(ORDO NEWS) — Asteroid Ryugu is one of the most famous near- Earth objects . A few years ago, it was visited by the Japan Aerospace Exploration Agency (JAXA) Hayabusa-2 spacecraft, which collected samples from the surface and from under it, and then delivered them to Earth.
Initial analysis of the samples provided incredible information about Ryugu, and subsequent studies have continued this trend. For example, Ryugu’s association with comet Wild 2 (81P/Wild or Wild 2) and the outer solar system has recently been discovered.
On January 2, 2004, Comet Wild 2 was visited by NASA‘s Stardust spacecraft, which collected tiny particles from the comet’s coma, a rarefied cloud of gas and dust that forms when a comet approaches the Sun.
Thanks to this mission, we know that Wild 2 was formed far in the outer solar system, but in September 1974, after passing very close to Jupiter, it was “catapulted” into the inner solar system.
Ryugu – the mystery of the solar system
Ryugu’s story seems to be more complex. An analysis published earlier this year identified amino acids (the building blocks of macromolecules called proteins) as well as carbonate minerals expected to form in water-rich environments at low temperatures.
This suggests that Ryugu’s birthplace could not have been the inner solar system. In addition, Ryugu showed similarities with the Iwuna meteorite, which fell in Tanzania on December 16, 1938 and is part of the CI-chondrite group.

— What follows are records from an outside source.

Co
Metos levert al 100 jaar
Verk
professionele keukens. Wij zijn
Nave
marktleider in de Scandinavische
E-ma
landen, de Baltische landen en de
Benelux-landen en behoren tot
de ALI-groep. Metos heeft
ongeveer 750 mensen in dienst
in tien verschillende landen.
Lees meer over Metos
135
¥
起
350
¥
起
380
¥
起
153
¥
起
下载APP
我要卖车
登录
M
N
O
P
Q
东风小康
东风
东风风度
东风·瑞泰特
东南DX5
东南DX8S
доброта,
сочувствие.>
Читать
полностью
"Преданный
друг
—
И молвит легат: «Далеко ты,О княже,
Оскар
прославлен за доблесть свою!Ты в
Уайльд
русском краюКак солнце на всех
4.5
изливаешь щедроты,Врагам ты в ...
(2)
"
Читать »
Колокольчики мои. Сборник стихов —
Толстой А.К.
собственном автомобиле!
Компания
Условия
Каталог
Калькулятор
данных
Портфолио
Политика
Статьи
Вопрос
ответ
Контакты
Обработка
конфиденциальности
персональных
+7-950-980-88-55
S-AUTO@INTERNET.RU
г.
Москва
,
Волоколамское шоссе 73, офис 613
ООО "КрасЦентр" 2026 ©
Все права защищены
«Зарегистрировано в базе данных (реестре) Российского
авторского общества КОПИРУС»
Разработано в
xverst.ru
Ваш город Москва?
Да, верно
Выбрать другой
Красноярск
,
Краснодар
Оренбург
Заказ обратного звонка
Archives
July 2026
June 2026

To date, only nine CI chondrites are known, so this class of asteroids is one of the rarest.
Chemical analysis of the isotopic composition of copper and zinc in both Ryugu and Yiwun again shows a surprising similarity.
Recall that isotopes are versions of the same chemical element with different masses due to the presence of additional neutrons in the nucleus.

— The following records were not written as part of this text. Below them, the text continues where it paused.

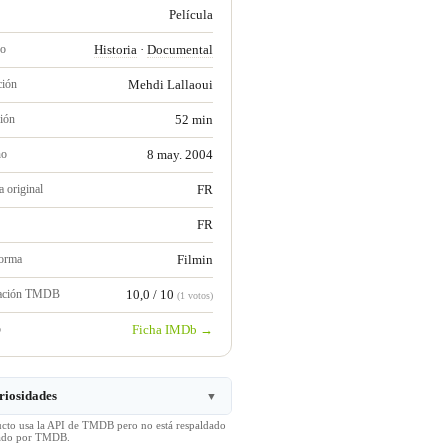
Película
ro
Historia
·
Documental
ción
Mehdi Lallaoui
ión
52 min
no
8 may. 2004
 original
FR
FR
forma
Filmin
ración TMDB
10,0 / 10
(1 votos)
b
Ficha IMDb →
riosidades
▼
ucto usa la API de TMDB pero no está respaldado
icado por TMDB.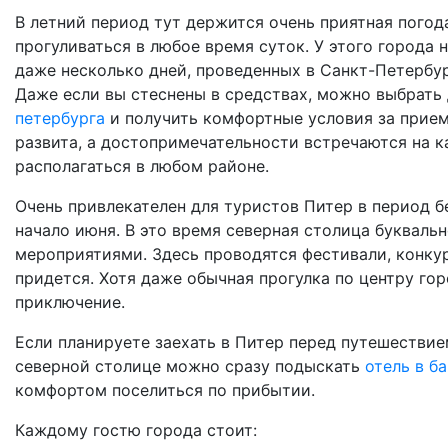
В летний период тут держится очень приятная пого
прогуливаться в любое время суток. У этого города
даже несколько дней, проведенных в Санкт-Петербур
Даже если вы стеснены в средствах, можно выбрать
петербурга
и получить комфортные условия за прием
развита, а достопримечательности встречаются на 
располагаться в любом районе.
Очень привлекателен для туристов Питер в период б
начало июня. В это время северная столица буквал
мероприятиями. Здесь проводятся фестивали, конкур
придется. Хотя даже обычная прогулка по центру го
приключение.
Если планируете заехать в Питер перед путешествие
северной столице можно сразу подыскать
отель в б
комфортом поселиться по прибытии.
Каждому гостю города стоит: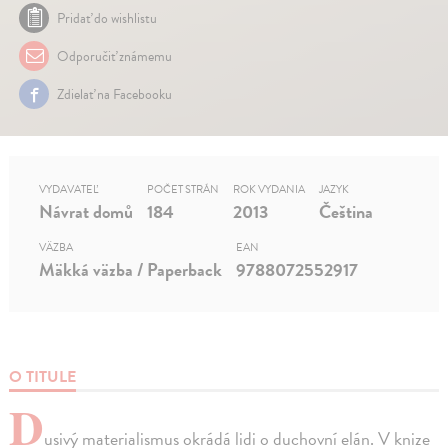
Pridať do wishlistu
Odporučiť známemu
Zdielať na Facebooku
VYDAVATEĽ
POČET STRÁN
ROK VYDANIA
JAZYK
Návrat domů
184
2013
Čeština
VÄZBA
EAN
Mäkká väzba / Paperback
9788072552917
O TITULE
D
usivý materialismus okrádá lidi o duchovní elán. V knize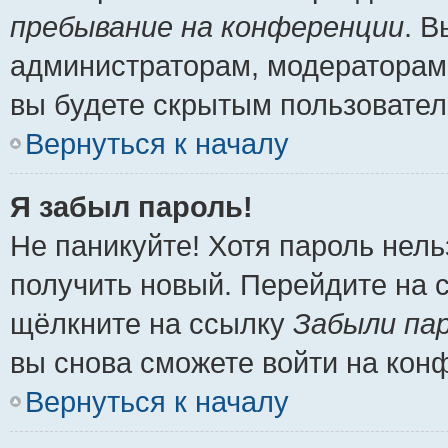
пребывание на конференции
. 
администраторам, модераторам 
вы будете скрытым пользовател
Вернуться к началу
Я забыл пароль!
Не паникуйте! Хотя пароль нель
получить новый. Перейдите на 
щёлкните на ссылку
Забыли па
вы снова сможете войти на кон
Вернуться к началу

This chemical fingerprint provides very intriguing information about the composition and history of the formation of space rocks.

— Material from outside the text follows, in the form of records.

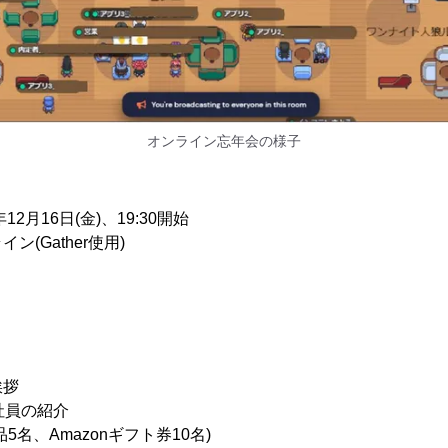
オンライン忘年会の様子
2月16日(金)、19:30開始
Gather使用)
挨拶
社員の紹介
5名、Amazonギフト券10名)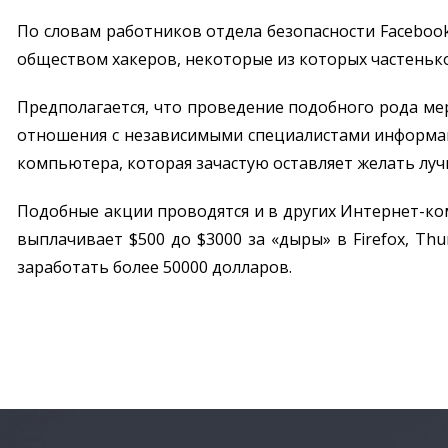
По словам работников отдела безопасности Facebook
обществом хакеров, некоторые из которых частеньк
Предполагается, что проведение подобного рода ме
отношения с независимыми специалистами информац
компьютера, которая зачастую оставляет желать луч
Подобные акции проводятся и в других Интернет-комп
выплачивает $500 до $3000 за «дыры» в Firefox, Th
заработать более 50000 долларов.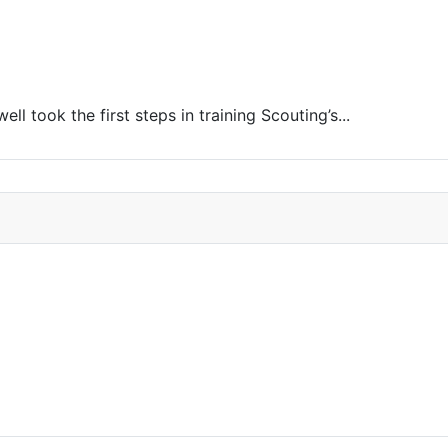
l took the first steps in training Scouting’s...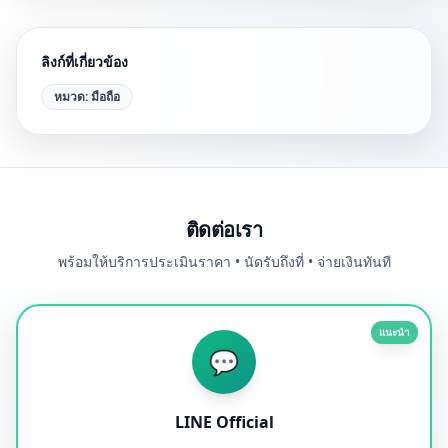
ลิงก์ที่เกี่ยวข้อง
หมวด:
มือถือ
ติดต่อเรา
พร้อมให้บริการประเมินราคา • นัดรับถึงที่ • จ่ายเงินทันที
แนะนำ
💬
LINE Official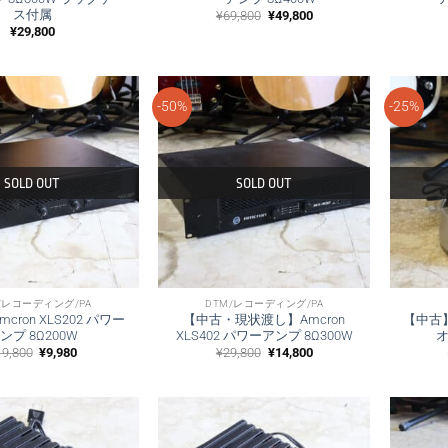
ス付属
元
現
¥
69,800
¥
49,800
の
在
¥
29,800
価
の
格
価
は
格
¥69,800
は
で
¥49,800
し
で
-50%
-25%
た。
す。
SOLD OUT
SOLD OUT
/レコーディング/PA
DTM/レコーディング/PA
cron XLS202 パワー
【中古・現状渡し】Amcron
【中古】E
ンプ 8Ω200W
XLS402 パワーアンプ 8Ω300W
元
現
元
現
19,800
¥
9,980
¥
29,800
¥
14,800
の
在
の
在
価
の
価
の
格
価
格
価
は
格
は
格
¥19,800
は
¥29,800
は
で
¥9,980
で
¥14,800
し
で
し
で
た。
す。
た。
す。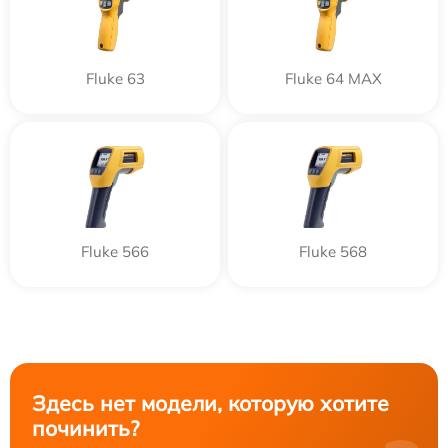
Fluke 63
Fluke 64 MAX
Fluke 566
Fluke 568
Здесь нет модели, которую хотите
починить?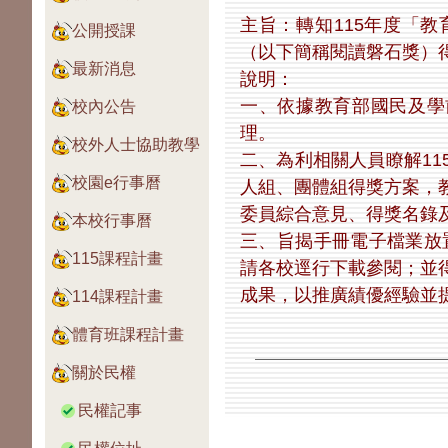
主旨：轉知115年度「
公開授課
（以下簡稱閱讀磐石獎）
最新消息
說明：
一、依據教育部國民及學前教
校內公告
理。
校外人士協助教學
二、為利相關人員瞭解1
校園e行事曆
人組、團體組得獎方案，
委員綜合意見、得獎名錄
本校行事曆
三、旨揭手冊電子檔業放置於1
115課程計畫
請各校逕行下載參閱；並
成果，以推廣績優經驗並
114課程計畫
體育班課程計畫
關於民權
民權記事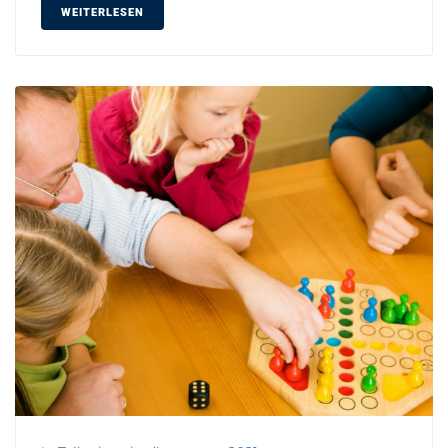
WEITERLESEN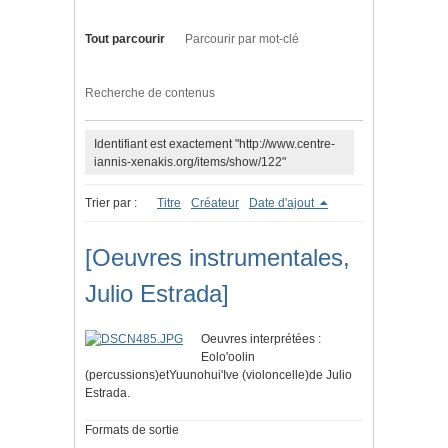
Tout parcourir
Parcourir par mot-clé
Recherche de contenus
Identifiant est exactement "http://www.centre-
iannis-xenakis.org/items/show/122"
Trier par :
Titre
Créateur
Date d'ajout
[Oeuvres instrumentales,
Julio Estrada]
Oeuvres interprétées :
Eolo'oolin
(percussions)etYuunohui'Ive (violoncelle)de Julio
Estrada.
Formats de sortie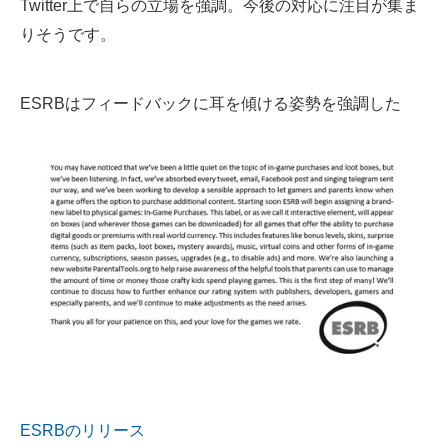
Twitter上で自らの立場を強調。今後の対応に注目が集ま
りそうです。
ESRBはフィードバックに耳を傾ける姿勢を強調した
ESRBのリリース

Ryugu contains some materials that could not have formed in the outer solar system. Minerals such as olivine, spinel and perovskite are formed at high temperatures.
And the isotopic signatures of oxygen-16 in these minerals show that some of them are saturated with this oxygen isotope, while others are not.
But this ratio is very similar to the ratio in CI chondrites, but differs from the ratio in carbonaceous meteorites.
And what’s also very interesting is that this ratio is also similar to the comet dust collected in the coma of Wild 2, which is another important link between Ryugu and the outer solar system.
Evidence suggests that asteroid Ryugu and CI chondrites formed closer to the region where comets accrete material.
But those minerals that need high temperatures to form formed in the inner solar protoplanetary disk and were moved outward before space bodies moved closer to Earth.
In other words, Ryugu – and similar objects – is a mixture of materials that appeared in different regions of the solar system.